Question

If x+1 is a factor of the polynomial 3x^2-kx.find the value of k

Answer 1

Given,

x+1 is a factor of the polynomial (3x²-kx)

To find,

The value of k

Solution,

Since x + 1 is a factor of  3x²-kx , hence x = -1 is a solution of equation of given equation.

⇒ 3x²-kx=0

⇒ Put x = -1

⇒ 3(-1)² -k(-1) = 0

⇒ 3 + k = 0

⇒ k = -3.

Hence, the value of k so that x+1 is a factor of the polynomial 3x²-kx is -3.

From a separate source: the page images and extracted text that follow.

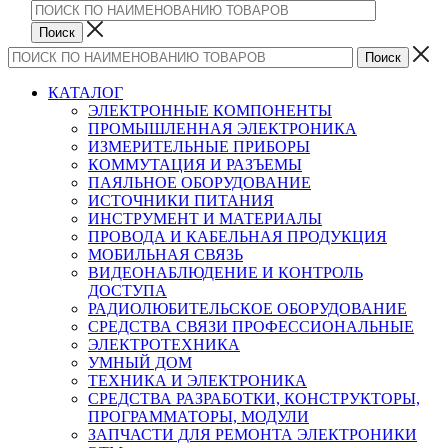
КАТАЛОГ
ЭЛЕКТРОННЫЕ КОМПОНЕНТЫ
ПРОМЫШЛЕННАЯ ЭЛЕКТРОНИКА
ИЗМЕРИТЕЛЬНЫЕ ПРИБОРЫ
КОММУТАЦИЯ И РАЗЪЕМЫ
ПАЯЛЬНОЕ ОБОРУДОВАНИЕ
ИСТОЧНИКИ ПИТАНИЯ
ИНСТРУМЕНТ И МАТЕРИАЛЫ
ПРОВОДА И КАБЕЛЬНАЯ ПРОДУКЦИЯ
МОБИЛЬНАЯ СВЯЗЬ
ВИДЕОНАБЛЮДЕНИЕ И КОНТРОЛЬ
ДОСТУПА
РАДИОЛЮБИТЕЛЬСКОЕ ОБОРУДОВАНИЕ
СРЕДСТВА СВЯЗИ ПРОФЕССИОНАЛЬНЫЕ
ЭЛЕКТРОТЕХНИКА
УМНЫЙ ДОМ
ТЕХНИКА И ЭЛЕКТРОНИКА
СРЕДСТВА РАЗРАБОТКИ, КОНСТРУКТОРЫ,
ПРОГРАММАТОРЫ, МОДУЛИ
ЗАПЧАСТИ ДЛЯ РЕМОНТА ЭЛЕКТРОНИКИ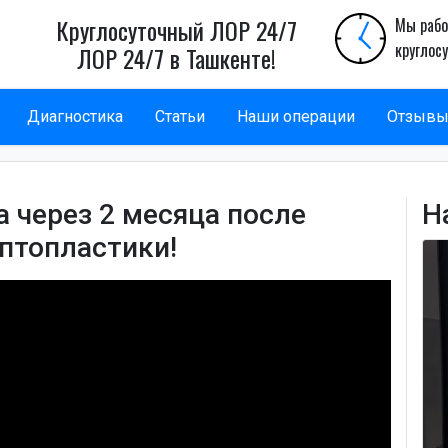
Круглосуточный ЛОР 24/7
Мы рабо
круглос
ЛОР 24/7 в Ташкенте!
Диагностика
Статьи
Наши операции
Отзыв
 через 2 месяца после
Н
птопластики!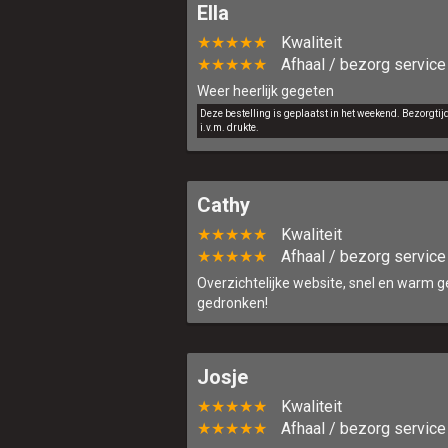
Ella
★★★★★
Kwaliteit
★★★★★
Afhaal / bezorg service
Weer heerlijk gegeten
Deze bestelling is geplaatst in het weekend. Bezorgti
i.v.m. drukte.
Cathy
★★★★★
Kwaliteit
★★★★★
Afhaal / bezorg service
Overzichtelijke website, snel en warm g
gedronken!
Josje
★★★★★
Kwaliteit
★★★★★
Afhaal / bezorg service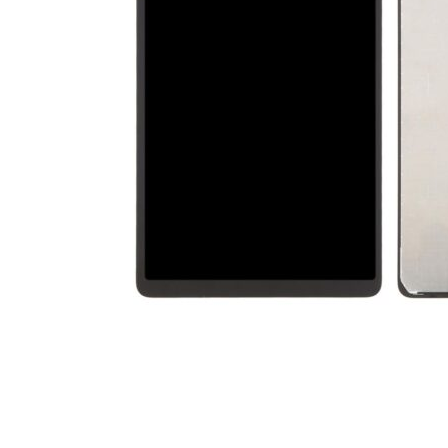
For iPhone 5S
For iPhone 5C
For iPhone 5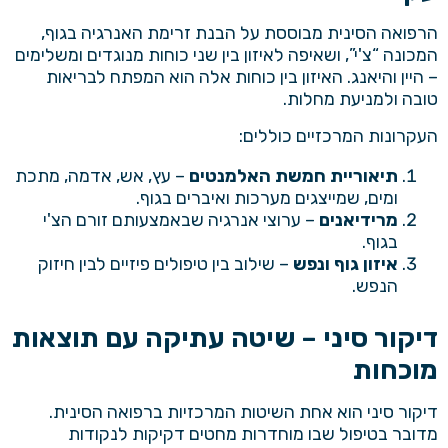
הרפואה הסינית מבוססת על הבנת זרימת האנרגיה בגוף,
המכונה “צ'י”, ושאיפה לאיזון בין שני כוחות מנוגדים ומשלימים
– היין והיאנג. האיזון בין כוחות אלה הוא המפתח לבריאות
טובה ולמניעת מחלות.
העקרונות המרכזיים כוללים:
תיאוריית חמשת האלמנטים
– עץ, אש, אדמה, מתכת
ומים, שמייצגים מערכות ואיברים בגוף.
מרידיאנים
– ערוצי אנרגיה שבאמצעותם זורם הצ'י
בגוף.
איזון גוף ונפש
– שילוב בין טיפולים פיזיים לבין חיזוק
הנפש.
דיקור סיני – שיטה עתיקה עם תוצאות
מוכחות
דיקור סיני הוא אחת השיטות המרכזיות ברפואה הסינית.
מדובר בטיפול שבו מוחדרות מחטים דקיקות לנקודות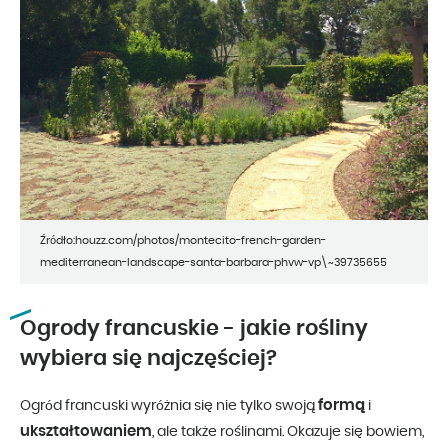
Źródło:houzz.com/photos/montecito-french-garden-
mediterranean-landscape-santa-barbara-phvw-vp\~39735655
Ogrody francuskie - jakie rośliny
wybiera się najczęściej?
formą
Ogród francuski wyróżnia się nie tylko swoją
i
ukształtowaniem
, ale także roślinami. Okazuje się bowiem,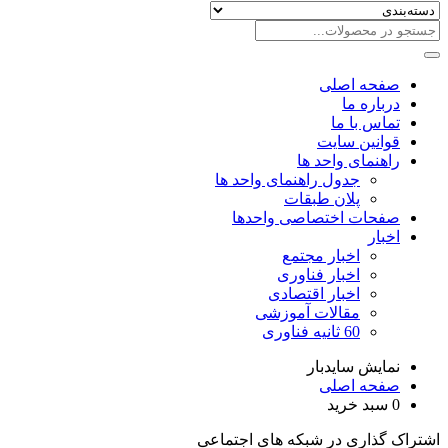
صفحه اصلی
درباره ما
تماس با ما
قوانین سایت
راهنمای واحد ها
جدول راهنمای واحد ها
پلان طبقات
صفحات اختصاصی واحدها
اخبار
اخبار مجتمع
اخبار فناوری
اخبار اقتصادی
مقالات آموزشی
60 ثانیه فناوری
نمایش سایدبار
صفحه اصلی
0
سبد خرید
اشتراک گذاری در شبکه های اجتماعی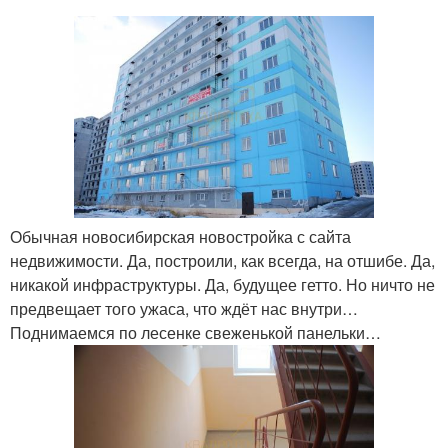
Обычная новосибирская новостройка с сайта
недвижимости. Да, построили, как всегда, на отшибе. Да,
никакой инфраструктуры. Да, будущее гетто. Но ничто не
предвещает того ужаса, что ждёт нас внутри…
Поднимаемся по лесенке свеженькой панельки…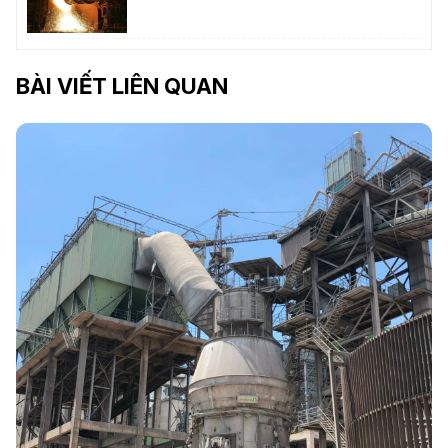
BÀI VIẾT LIÊN QUAN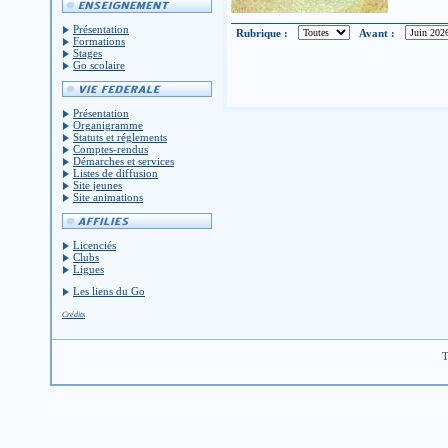
Présentation
Rubrique :
Avant :
Formations
Stages
Go scolaire
Présentation
Organigramme
Statuts et réglements
Comptes-rendus
Démarches et services
Listes de diffusion
Site jeunes
Site animations
Licenciés
Clubs
Ligues
Les liens du Go
Crédits
T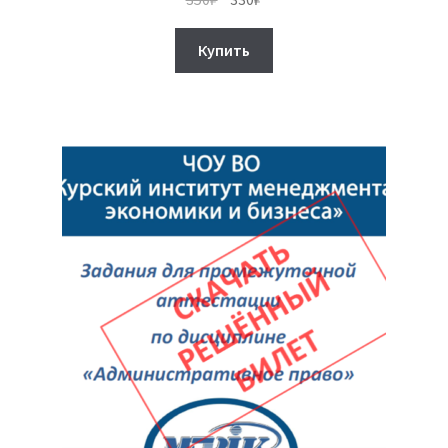
цена
цена:
составляла
330₽.
Купить
350₽.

We can also verify our solution,

3x²-kx=0

Now, put k = -3.

⇒  3x²-(-3)x=0

⇒  3x²+3x=0

⇒  Put x = -1

⇒  3(-1)²+3(-1)=0

⇒  3 - 3 = 0.

Answer 2

given a polynomial $3x^2-kx$ and its factor $x+1$, find k

Explanation:

1. as we know that for a given a polynomial $x^2+(a+b)x+ab$ (where a and b are real numbers) can be factorized and be evaluated as , $x^2+(a+b)x+ab= (x+a)(x+b)$    
2. hence given a polynomial $3x^2-kx$                                                                                            

                                                 =>$3x(x-\frac{k}{3} )$                              

    3. hence, $3x\ and\ x-\frac{k}{3}$ are factors of the given polynomial.

    4. given $x+1$ is a factor of polynomial we can say that,            

                                                     $x+1=x-\frac{k}{3} \\\frac{k}{3}=-1\\k=-3$          

    5. hence the value of k such that $3x^2-kx$ has a factor $x+1$ is $-3$